In meinem holländischem Verein, kann man sich Tageskarten kaufen und ohne weiteres mit 2 Ruten die Teiche beangeln.
Mit dem Vispass entfällt die Tageskarte.


----------



## Nanninga (23. Juli 2013)

*AW: Angeln in Holland am See nur mit Tagesschein?*

*Sehe ich auch so.#6 Wenn man einen Vispass hat braucht man an normalen Gewässern keine Tageskarte, der Vispass ist ja ne Jahreskarte und für ne Tageskarte braucht man keinen Vispass. Auf der Tageskarte steht die Anzahl der erlaubten Ruten und bei manchen Vereinen auch ob nur auf Friedfisch oder auch auf Raubfisch.:q*

*Nanninga|wavey:*


----------



## Andy89 (23. Juli 2013)

*AW: Angeln in Holland am See nur mit Tagesschein?*

Hey, danke schon mal!
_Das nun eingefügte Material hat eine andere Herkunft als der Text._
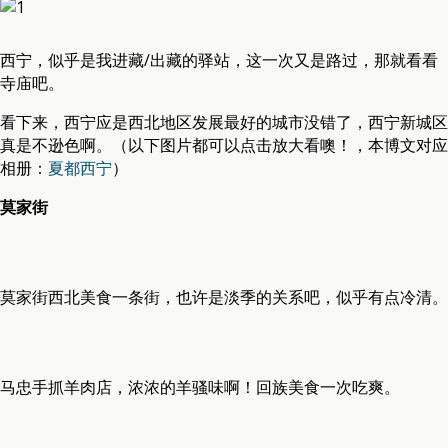
西宁，似乎是我进藏/出藏的驿站，这一次又是路过，那就看看
寺庙吧。
看下来，西宁应是西北地区发展最好的城市没错了，西宁新城区
真是不逊色啊。
（
以下图片都可以点击放大看噢！，本博文对应
相册：
夏都西宁
）
莫家街
莫家街西北美食一条街，也许是淡季的关系吧，似乎有点冷清。
马忠手抓羊肉店，浓浓的羊骚味啊！回族美食一次吃爽。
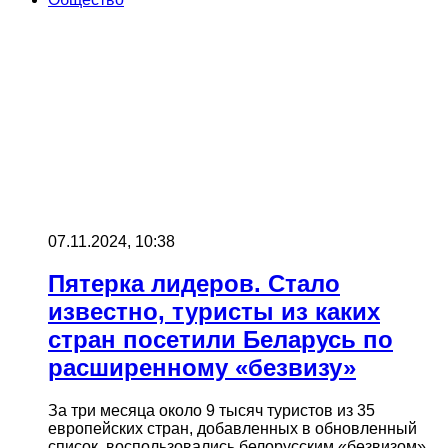
07.11.2024, 10:38
Пятерка лидеров. Стало
известно, туристы из каких
стран посетили Беларусь по
расширенному «безвизу»
За три месяца около 9 тысяч туристов из 35
европейских стран, добавленных в обновленный
список, воспользовались белорусским «безвизом».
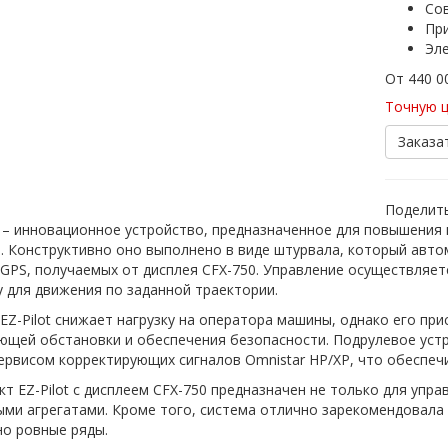
Со
При
Эле
От 440 
Точную ц
Заказа
Поделить
t – инновационное устройство, предназначенное для повышения
. Конструктивно оно выполнено в виде штурвала, который авт
GPS, получаемых от дисплея CFX-750. Управление осуществляет
 для движения по заданной траектории.
 EZ-Pilot снижает нагрузку на оператора машины, однако его п
щей обстановки и обеспечения безопасности. Подрулевое устро
ервисом корректирующих сигналов Omnistar HP/XP, что обеспеч
т EZ-Pilot с дисплеем CFX-750 предназначен не только для упра
ми агрегатами. Кроме того, система отлично зарекомендовала 
но ровные ряды.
Der See ist definitiv Vereinsgewässer.


----------



## Andy89 (24. Juli 2013)

*AW: Angeln in Holland am See nur mit Tagesschein?*

Habe hier noch mal den Verein zitiert, also so steht es auf deren Seite:

"Elke visser dient in het bezit te zijn van een geldige vergunning van Hengelsportvereniging Eendracht, en de wettelijke voorgeschreven vergunning (vispas)."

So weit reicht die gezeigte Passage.